• EXERCISE PROMPT: State the number of lines with "folder" in the listing, leaving out everything else.

• DATA FOR REVIEW:
________________________________________
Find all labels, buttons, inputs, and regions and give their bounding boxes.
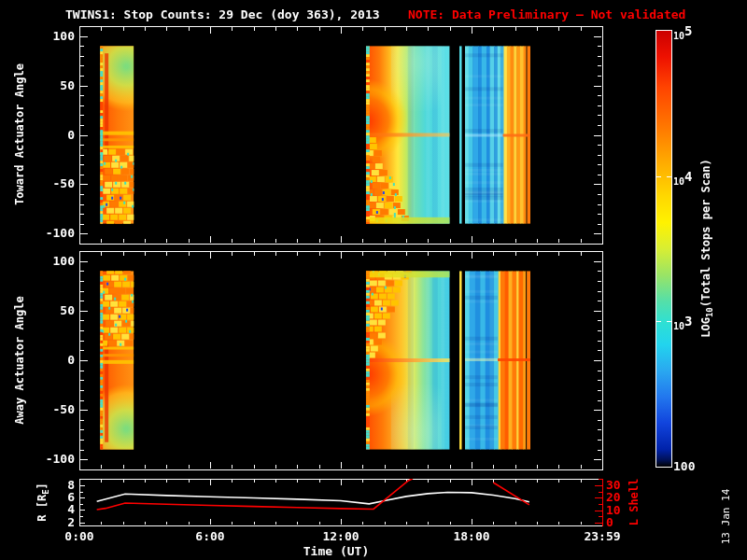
colorbar-tick-label: 105 bbox=[673, 23, 692, 42]
y-tick-label: -100 bbox=[26, 226, 75, 240]
x-tick-label: 6:00 bbox=[180, 529, 240, 543]
y-tick-label: -50 bbox=[26, 176, 75, 190]
y-tick-label: 100 bbox=[26, 29, 75, 43]
x-tick-label: 23:59 bbox=[572, 529, 632, 543]
y-tick-label: -100 bbox=[26, 452, 75, 466]
l-tick-label: 0 bbox=[606, 515, 647, 529]
y-tick-label: 0 bbox=[26, 353, 75, 367]
y-tick-label: 0 bbox=[26, 128, 75, 142]
colorbar-tick-label: 104 bbox=[673, 169, 692, 188]
preliminary-note: NOTE: Data Preliminary – Not validated bbox=[408, 7, 685, 21]
toward-axis-label: Toward Actuator Angle bbox=[13, 26, 26, 244]
twins-stop-counts-plot: TWINS1: Stop Counts: 29 Dec (doy 363), 2… bbox=[0, 0, 747, 560]
time-axis-label: Time (UT) bbox=[243, 544, 430, 558]
colorbar-title: LOG10(Total Stops per Scan) bbox=[699, 99, 714, 398]
y-tick-label: -50 bbox=[26, 402, 75, 416]
date-stamp: 13 Jan 14 bbox=[720, 480, 732, 554]
page-title: TWINS1: Stop Counts: 29 Dec (doy 363), 2… bbox=[65, 7, 380, 21]
y-tick-label: 50 bbox=[26, 303, 75, 317]
x-tick-label: 0:00 bbox=[49, 529, 109, 543]
colorbar-tick-label: 103 bbox=[673, 314, 692, 332]
colorbar-tick-label: 100 bbox=[673, 459, 695, 473]
r-tick-label: 2 bbox=[26, 515, 75, 529]
x-tick-label: 18:00 bbox=[442, 529, 501, 543]
y-tick-label: 50 bbox=[26, 78, 75, 92]
x-tick-label: 12:00 bbox=[311, 529, 371, 543]
y-tick-label: 100 bbox=[26, 254, 75, 268]
away-axis-label: Away Actuator Angle bbox=[13, 252, 26, 469]
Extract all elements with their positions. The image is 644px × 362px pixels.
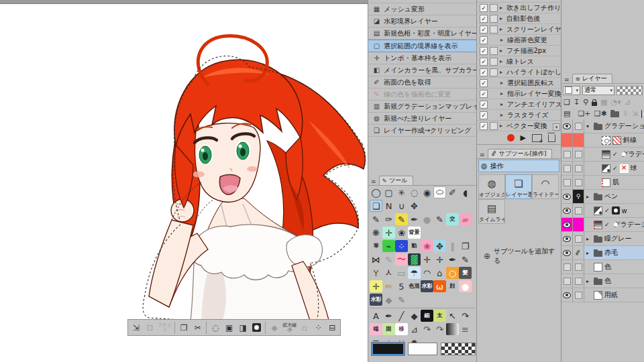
layer-thumbnail-shasen[interactable] (612, 136, 621, 145)
suisai2-brush[interactable]: 水彩 (370, 294, 382, 306)
sub-color-swatch[interactable] (408, 343, 437, 355)
hook2-tool[interactable]: ↷ (421, 323, 433, 335)
lasso-select-tool[interactable]: ◯ (370, 186, 382, 198)
layer-thumbnail-paper[interactable] (594, 291, 602, 300)
expand-arrow-icon[interactable]: ▸ (500, 69, 504, 75)
visibility-checkbox[interactable] (575, 207, 582, 215)
visibility-checkbox[interactable] (575, 263, 582, 271)
visibility-checkbox[interactable] (575, 123, 582, 130)
expand-arrow-icon[interactable]: ▸ (500, 48, 504, 54)
draft-layer-icon[interactable]: ⚲ (583, 98, 588, 107)
folder-icon[interactable] (594, 194, 602, 200)
suisai-brush[interactable]: 水彩 (421, 280, 433, 292)
scale-rotate-icon[interactable]: ⇲ (129, 321, 143, 335)
quick-access-item[interactable]: ✐画面の色を取得 (368, 76, 476, 88)
haikei-brush[interactable]: 背景 (408, 227, 421, 239)
layer-col1[interactable] (561, 162, 573, 175)
action-secondary-checkbox[interactable] (490, 15, 498, 23)
auto-action-item[interactable]: ✓▸吹き出しフチ作り( (477, 3, 561, 13)
auto-action-item[interactable]: ✓▸線トレス (477, 56, 561, 67)
layer-row-main[interactable]: 用紙 (584, 288, 644, 302)
pen2-tool[interactable]: ✎ (433, 213, 446, 225)
mask-link-check-icon[interactable]: ✓ (604, 207, 610, 214)
iromaze-brush[interactable]: 色混 (408, 280, 421, 292)
subtool-item-オブジェクト[interactable]: ◍オブジェクト (478, 174, 505, 199)
action-secondary-checkbox[interactable] (490, 68, 498, 76)
action-secondary-checkbox[interactable] (490, 58, 498, 66)
five-brush[interactable]: 5 (395, 280, 408, 292)
quick-access-item[interactable]: ▥新規グラデーションマップレイヤー (368, 101, 476, 113)
ko-fix-tool[interactable]: 固 (382, 323, 395, 335)
auto-action-item[interactable]: ✓▸スクリーンレイヤー1 (477, 24, 561, 35)
pale-lines-brush[interactable]: ∥ (446, 240, 459, 252)
arc-brush[interactable]: ◠ (421, 267, 433, 279)
copy-icon[interactable]: ❐ (177, 321, 191, 335)
layer-col1[interactable] (561, 218, 573, 231)
layer-thumbnail-red-x[interactable]: ✕ (620, 164, 629, 173)
twig-brush[interactable]: Y (370, 267, 382, 279)
layer-col1[interactable] (561, 176, 573, 189)
visibility-checkbox[interactable] (575, 179, 582, 186)
selection-pen-tool[interactable]: ◉ (421, 186, 433, 198)
layer-col1[interactable] (561, 288, 573, 302)
action-checkbox[interactable]: ✓ (480, 111, 488, 119)
layer-thumbnail-white[interactable] (594, 263, 602, 272)
layer-row-main[interactable]: 肌 (584, 176, 644, 189)
folder-open-icon[interactable] (594, 124, 602, 130)
eye-visible-icon[interactable] (563, 194, 571, 200)
blue-dots-brush[interactable]: ⁘ (395, 240, 408, 252)
tab-tools[interactable]: ✎ ツール (379, 176, 413, 185)
pen-tool[interactable]: ✒ (408, 213, 421, 225)
action-secondary-checkbox[interactable] (490, 4, 498, 12)
pink-blob-brush[interactable]: ▰ (459, 213, 472, 225)
layer-thumbnail-grad-redge[interactable] (594, 221, 602, 229)
eye-visible-icon[interactable] (563, 123, 571, 129)
action-checkbox[interactable]: ✓ (480, 25, 488, 34)
action-checkbox[interactable]: ✓ (480, 68, 488, 76)
merge-icon[interactable]: ⇲ (632, 109, 638, 118)
egg-brush[interactable]: ○ (446, 267, 459, 279)
visibility-checkbox[interactable] (564, 263, 571, 271)
layer-row-main[interactable]: ✓w (584, 204, 644, 217)
expand-arrow-icon[interactable]: ▾ (586, 123, 592, 129)
add-action-icon[interactable] (532, 134, 542, 142)
airbrush-tool[interactable]: ● (421, 213, 433, 225)
douki-brush[interactable]: 動 (408, 240, 421, 252)
layer-thumbnail-white-redge[interactable] (602, 178, 610, 187)
layer-col1[interactable] (561, 204, 573, 217)
layer-mask-thumbnail[interactable] (612, 206, 620, 215)
expand-arrow-icon[interactable]: ▸ (500, 26, 504, 32)
new-layer-menu-icon[interactable]: ❏✱ (594, 109, 607, 118)
ribbon-brush[interactable]: ⋈ (370, 253, 382, 265)
visibility-checkbox[interactable] (564, 278, 571, 285)
highlight-cell[interactable] (573, 133, 584, 147)
pages-brush[interactable]: ❐ (459, 240, 472, 252)
layer-col1[interactable] (561, 119, 573, 133)
auto-action-item[interactable]: ✓▸アンチエイリアスオン (477, 99, 561, 110)
fude-brush[interactable]: 筆 (370, 240, 382, 252)
folder-icon[interactable] (594, 279, 602, 285)
visibility-checkbox[interactable] (575, 292, 582, 299)
lock-transparent-icon[interactable]: ▦ (600, 98, 607, 107)
opacity-slider[interactable] (616, 86, 643, 95)
expand-arrow-icon[interactable]: ▸ (500, 123, 504, 129)
quick-access-item[interactable]: ▦メッシュ変形 (368, 3, 476, 15)
action-checkbox[interactable]: ✓ (480, 4, 488, 12)
folder-icon[interactable] (594, 251, 602, 257)
selection-options-icon[interactable]: ⊟ (325, 321, 339, 335)
tab-layer[interactable]: ≋ レイヤー (572, 74, 612, 83)
plus-yellow-brush[interactable]: ✛ (370, 280, 382, 292)
flower-circle-brush[interactable]: ❀ (421, 240, 433, 252)
play-action-icon[interactable]: ▶ (521, 134, 526, 141)
layer-select-tool[interactable]: ❏ (370, 200, 382, 212)
expand-arrow-icon[interactable]: ▸ (500, 101, 505, 107)
gold-brush[interactable]: ✏ (382, 280, 395, 292)
transparent-color-swatch[interactable] (441, 343, 476, 355)
person-brush[interactable]: 人 (382, 267, 395, 279)
hook-tool[interactable]: ↷ (459, 310, 472, 322)
panel-menu-icon[interactable]: ≡ (564, 76, 570, 83)
canvas-area[interactable]: ⇲⊡フチどり❐✂◌▣◨◆拡大縮小▫⁘⊟ (0, 0, 368, 362)
layer-row[interactable]: ▸色 (561, 274, 644, 288)
subtool-item-タイムライン[interactable]: ▤タイムライン (478, 199, 505, 224)
layer-row[interactable]: 斜線 (561, 133, 644, 147)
________________________________________
• SOLUTION TO THIS PROBLEM: 4